Aven didn't care about the crunching leaves and snapping twigs under her feet as she tore through the humid forest. At this point, stealth wasn't going to save her. She would outrun them, she thought in a feverish haze.

She'd made it out of worse than this, and her captivity was only the beginning. That man took her as a naive child, but when she left him she was a champion survivor. The new world seemed to be the only place she'd fit in now, too hardened for society's fear and whimsical judgement. All she knew how to do now was keep living with the most dignity possible.

The only person Aven had really bonded with after escaping was Miles, the neighbor who had burst into her house to see if she was okay. He introduced her to the apocalypse, though he was careful with his detail, unsure how fragile a state the girl was in.

It wasn't long after meeting Miles that the two decided to leave town to try to find more people. They came across a few small groups, groups of three or four people, but always ended up heading off to a different destination. There was no handbook on where to go or what to do in case of such an emergency, so everyone was entitled to their own plan (even if that plan was sure to get them eaten). Aven quickly learned how to recognize the people whose well-meant intentions would bring death and how to disconnect from them when they were torn apart in front of her.

She began waking up every morning to her stomach churning, rolling over to vomit the contents of the previous night's small dinner.

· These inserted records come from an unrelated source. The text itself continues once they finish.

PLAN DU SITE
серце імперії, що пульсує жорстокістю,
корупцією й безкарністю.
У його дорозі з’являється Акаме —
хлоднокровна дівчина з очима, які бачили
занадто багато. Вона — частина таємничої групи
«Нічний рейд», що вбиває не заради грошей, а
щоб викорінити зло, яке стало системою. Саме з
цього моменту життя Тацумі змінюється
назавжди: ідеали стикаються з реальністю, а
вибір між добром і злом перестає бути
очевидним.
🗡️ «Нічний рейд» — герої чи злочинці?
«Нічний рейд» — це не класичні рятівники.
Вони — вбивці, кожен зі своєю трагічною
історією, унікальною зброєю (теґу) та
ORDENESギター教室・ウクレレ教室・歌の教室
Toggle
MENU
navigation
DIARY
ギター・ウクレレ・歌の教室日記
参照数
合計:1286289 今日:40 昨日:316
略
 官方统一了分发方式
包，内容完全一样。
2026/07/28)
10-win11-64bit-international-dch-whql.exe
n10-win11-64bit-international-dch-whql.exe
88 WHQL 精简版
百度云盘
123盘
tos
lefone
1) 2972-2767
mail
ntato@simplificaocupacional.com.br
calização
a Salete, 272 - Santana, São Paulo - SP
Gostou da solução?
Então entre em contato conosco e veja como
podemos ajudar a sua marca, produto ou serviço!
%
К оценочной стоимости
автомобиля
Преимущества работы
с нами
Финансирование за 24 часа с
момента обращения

After months without a menstrual cycle, she panicked. Her worry increased when she began to have sharp abdominal cramps day in and day out. She was lucky to find the medical help she needed, a gynecologist hiding out in his old clinic where he was able to remove the miscarried fetus. But the baby wasn't the first or last casualty she'd experience. She'd never wanted a child and she still didn't, and she wondered if she was only mourning it to make herself feel worse.

A few weeks later when she left Miles, a pile of biters was tearing him limb from limb as he screeched for help. She never looked back. She knew it would be stupid to do so.

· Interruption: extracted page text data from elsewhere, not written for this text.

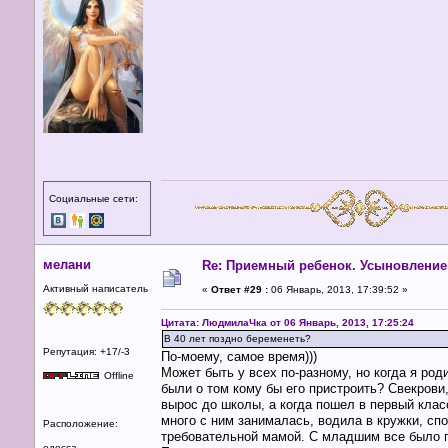
Социальные сети:
мелани
Re: Приемный ребенок. Усыновление
Активный написатель
«
Ответ #29 :
06 Январь, 2013, 17:39:52 »
Цитата: ЛюдмилаЧка от 06 Январь, 2013, 17:25:24
В 40 лет поздно беременеть?
Репутация: +17/-3
По-моему, самое время)))
Может быть у всех по-разному, но когда я род
Offline
были о том кому бы его пристроить? Свекрови,
вырос до школы, а когда пошел в первый клас
много с ним занималась, водила в кружки, сп
Расположение:
требовательной мамой. С младшим все было п
одесса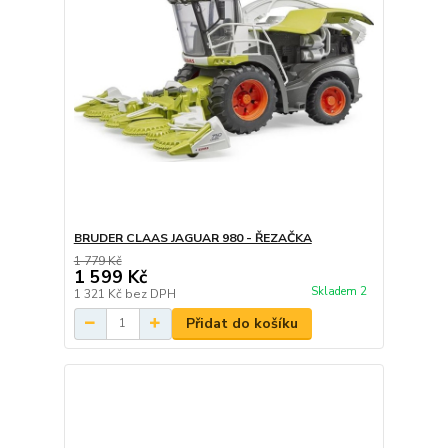
BRUDER CLAAS JAGUAR 980 - ŘEZAČKA
1 779 Kč
1 599 Kč
Skladem 2
1 321 Kč
bez DPH
Přidat do košíku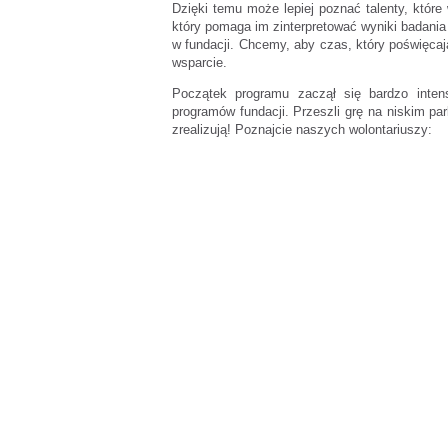
Dzięki temu może lepiej poznać talenty, które
który pomaga im zinterpretować wyniki badania
w fundacji. Chcemy, aby czas, który poświęca
wsparcie.
Początek programu zaczął się bardzo intens
programów fundacji. Przeszli grę na niskim pa
zrealizują! Poznajcie naszych wolontariuszy: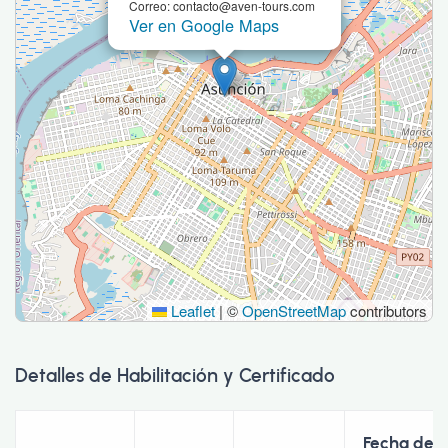
Correo: contacto@aven-tours.com
Ver en Google Maps
Leaflet
|
©
OpenStreetMap
contributors
Detalles de Habilitación y Certificado
Fecha de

Aven quickly decided she didn't want to get too comfortable anywhere. She'd already lost everyone she'd had when the world went to shit: her parents, Cindy, Melanie, Miles. At first after losing Miles, she made sure she usually had someone else around just in case. She'd spend a short time with one small group before coming across another and leaving the first. She worked together with them, always doing her part and providing what protection she could, but those people were just faces that she knew would eventually turn or be eaten. If they were attacked and she couldn't save them, she just took it as her cue to leave on a new path.

Two years after escaping that basement, Aven was confident enough to travel completely on her own. She was confident enough, and disconnected enough. Still, when she'd come across small groups, after assessing the threat she usually used her charm to get a few nights' food and shelter before going back out on the road.

The last group she observed confused her; she didn't know what to make of them. They were set up in a prison, on a property that looked far too large for them to secure with the numbers they had. She watched them for a few nights from the edge of the forest before one of the lookouts spotted her in their sniper scope and his bullet barely missed her left ear. She considered running but gave herself up as a hardened-looking group of people came out of the opening gates, two of them sticking knives in a few biters' skulls on the way towards her. She knew she presented no real threat and could show them that.

At the time, she'd recently lost her handgun and was only carrying a pocket knife, so it pissed her off when the guy in charge, Rick, treated her as threat level A and locked her in a cell. She'd answered all his questions and been polite and cooperative, but he wasn't willing to give her the benefit of the doubt.